Additionally, the company employs a "spill-to-disk" strategy that has similarities to secondary storage usage in traditional databases. When memory usage becomes a constraint, Materialize offloads data to disk, ensuring continued processing without overwhelming system memory. However, unlike traditional systems, where secondary storage is more static and used for larger data volumes (such as index files), Materialize dynamically adjusts data storage in real-time, optimizing the tradeoff between performance and resource availability. This is different from the usual disk-based hash indexing in relational databases, where indexes are pre-constructed and disk I/O is a fixed cost associated with query processing.

Tutorial

In this tutorial, we’ll build a real-time data pipeline that scrapes continuously updated Redfin real estate data, sends it to Kafka, and ingests it into Materialize for querying. Kafka will act as the messaging platform on localhost:9092, while Materialize will enable us to run real-time SQL queries on the incoming data. We will use the Redfin Scraper to collect real estate data and push it into Kafka, which Materialize will listen to for real-time querying.

Step 1: Install the Redfin Scraper

This package allows us to scrape real estate data from Redfin.

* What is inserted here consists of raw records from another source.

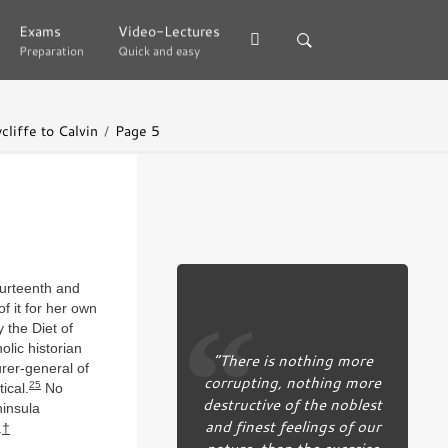
Exams
Exams
Video-Lectures
Video-Lectures
Preparation
Preparation
Quick and easy
Quick and easy
liffe to Calvin
Page 5
ourteenth and
f it for her own
 the Diet of
olic historian
“There is nothing more
rer-general of
corrupting, nothing more
25
ical.
No
destructive of the noblest
ninsula
and finest feelings of our
.
†
nature, than the exercise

pip3 install -U redfin-scraper

Step 2: Download the CSV File

Download the CSV file of zip codes from the Redfin Scraper repository. This file contains a list of zip codes that will be used to fetch real estate data.

Step 3: Set Up and Run `test.py`

You will need to modify and run the test.py script to scrape real estate data. The following code demonstrates how to set up the scraper and send data to Kafka through localhost, after setting it up. I have disabled multiprocessing for simplicity. Be sure to install confluent kaka on terminal as well.

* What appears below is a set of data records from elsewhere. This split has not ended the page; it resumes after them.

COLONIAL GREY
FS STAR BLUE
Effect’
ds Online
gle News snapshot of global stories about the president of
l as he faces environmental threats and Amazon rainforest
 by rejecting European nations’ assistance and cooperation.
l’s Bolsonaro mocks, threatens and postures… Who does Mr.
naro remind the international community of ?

from redfin_scraper import RedfinScraper
from confluent_kafka import Producer
import json

## running on 9092
kafka_config = {'bootstrap.servers': 'localhost:9092'}
producer = Producer(kafka_config)

# the following is from tests.py but using NY data
scraper = RedfinScraper()
scraper.setup('./zip_code_database.csv', multiprocessing=False)
scraper.scrape(city_states=['New York, NY'], zip_codes=['10027'])
scraped_data = {
    "city": "New York",
}

# here we send 'real_estate_topic' to Kafka
producer.produce('real_estate_topic', key='omaha_listing', value=json.dumps(scraped_data), callback=delivery_report)
producer.flush()

Step 5. Using Materialize

Here we create a Kafka source to process the data using SQL queries. The following SQL will allow you to create a source from the Kafka topic. I did this process incorrectly so many times that I ran out of their free trial clusters. Therefore, I have no idea if this is correct, but will continue my tutorial for the sake of explanations.

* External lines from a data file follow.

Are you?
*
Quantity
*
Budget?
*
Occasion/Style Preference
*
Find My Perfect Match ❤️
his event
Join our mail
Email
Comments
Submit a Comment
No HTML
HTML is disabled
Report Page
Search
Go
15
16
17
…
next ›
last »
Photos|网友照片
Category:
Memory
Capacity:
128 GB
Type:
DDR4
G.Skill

CREATE SOURCE real_estate_source
  FROM KAFKA CONNECTION kafka_connection (TOPIC 'real_estate_topic')
  FORMAT AVRO USING CONFLUENT SCHEMA REGISTRY CONNECTION csr_connection
  ENVELOPE NONE;

Step 6. Querying Time!!

Here we can run example queries to determine information about the real estate market in NY, which should be constantly updating.

SELECT city, state, price
FROM real_estate_source
WHERE price < 1000000
ORDER BY price DESC;

However, I could not check whether this updates constantly since I ran out of their free trial clusters.